Making a man impotent, for example, is easier than spoiling mayonnaise in heat. Five minutes of sex and ten minutes of poisonous laughter after – and that’s it, libido went on a bender. Cannot be reinstalled.

 

And generally, men and women even forgive differently. A woman – quickly, but never. That is, she simply stops voicing it. That’s all. Issue removed – from agenda, but not from memory. There it remains. In background. And a man? A man doesn’t forgive for a long time. Then – bang! – and forgot. Not because he’s kind. Simply because his memory for feelings is structured differently. Cleared cache – and moved on. Didn’t even remember being offended.

 

For a man, choice is refusal. He cuts off, leaves, and moves forward. The space of possibilities narrows, but direction appears. And with it – freedom. A woman knows how to choose but doesn’t know how to refuse. Emotional multitasking is built into firmware: holding contradictions is basic function, not anomaly.

 

We’re different – and this isn’t beautiful metaphor but neurobiological fact.
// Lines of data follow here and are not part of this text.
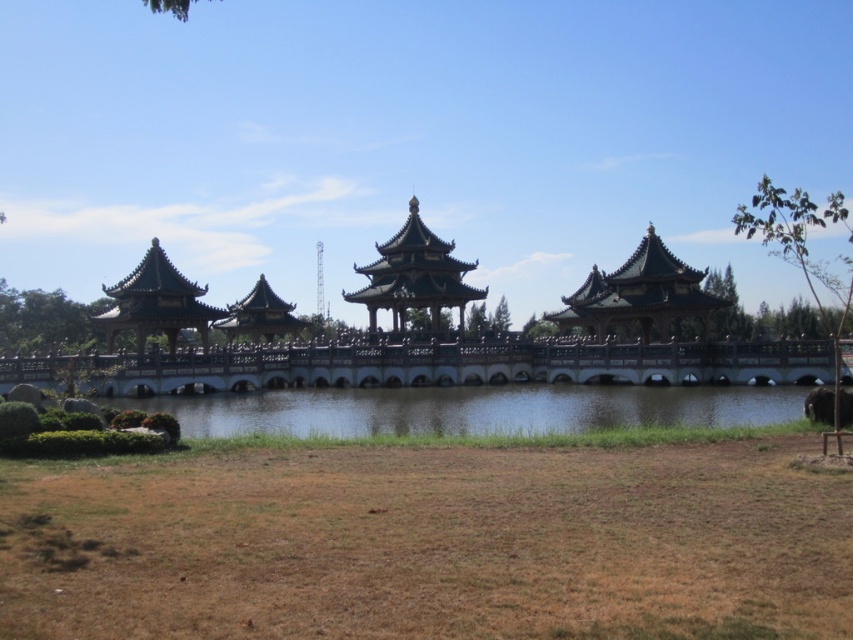 Which is above, dark brown wooden bridge at center or clear water at center?

dark brown wooden bridge at center

Can you confirm if dark brown wooden bridge at center is positioned below clear water at center?

No, dark brown wooden bridge at center is not below clear water at center.

Which is in front, point (9, 376) or point (231, 413)?

Point (9, 376) is more forward.

Where is `dark brown wooden bridge at center`? dark brown wooden bridge at center is located at coordinates (428, 365).

Between clear water at center and wooden pagoda at center, which one has more height?

wooden pagoda at center

Where is `clear water at center`? clear water at center is located at coordinates (473, 410).

Is point (590, 426) positioned behind point (430, 284)?

That is False.

This screenshot has width=853, height=640. I want to click on clear water at center, so click(473, 410).

In the scene shown: Can you confirm if dark brown wooden bridge at center is positioned below wooden pagoda at center?

Yes, dark brown wooden bridge at center is below wooden pagoda at center.

Is the position of dark brown wooden bridge at center less distant than that of wooden pagoda at center?

Yes, dark brown wooden bridge at center is closer to the viewer.

I want to click on dark brown wooden bridge at center, so click(428, 365). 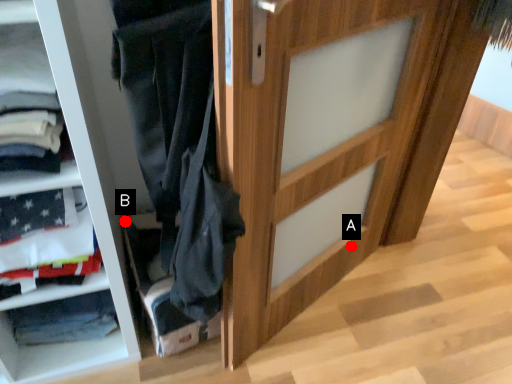 Question: Two points are circled on the image, labeled by A and B beside each circle. Which point appears closest to the camera in this image?

Choices:
 (A) A is closer
 (B) B is closer

Answer: (B)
Different brain structure, different hormonal layouts, unlike biological motivations, differing emotional reactions, and completely different concepts of justice, safety, love, and self-understanding. Difference – in everything. In the first book we examined these differences, in this one – we’ll go further. Because without this it’s impossible to understand what really happens between man and woman, who and why ignited the war of sexes, and why it so stubbornly smolders between us.

 

When a man loses direction – he stops being a guide. He becomes a porter, carrying others’ suitcases, others’ meanings, others’ tasks. Seems busy, seems useful – but moving wrong way to wrong place. Until he finds himself, he won’t keep any woman. Simply because he doesn’t know where he’s going. And no woman will follow someone who himself wanders on others’ path.

 

A man has a modest task: become God. Gain world understanding, comprehend laws of existence, inscribe this in his internal map and hold this map in his head with dignity. A core he needn’t be ashamed of. Not patriarchy – spine.

 

A woman has different mission – give form to life. Pregnancy, motherhood, sustaining, nurturing – all this isn’t role but internal program. Female energy is gravitational energy. It doesn’t go forward – it attracts. Her task is creating a field where life can develop. And where man can realize himself as guide, not porter.

 

And most important: everyone born has their own life path. Unique as neural activity fingerprint at moment of first breath. No one can occupy it. No need to fight for it. Just need to find it.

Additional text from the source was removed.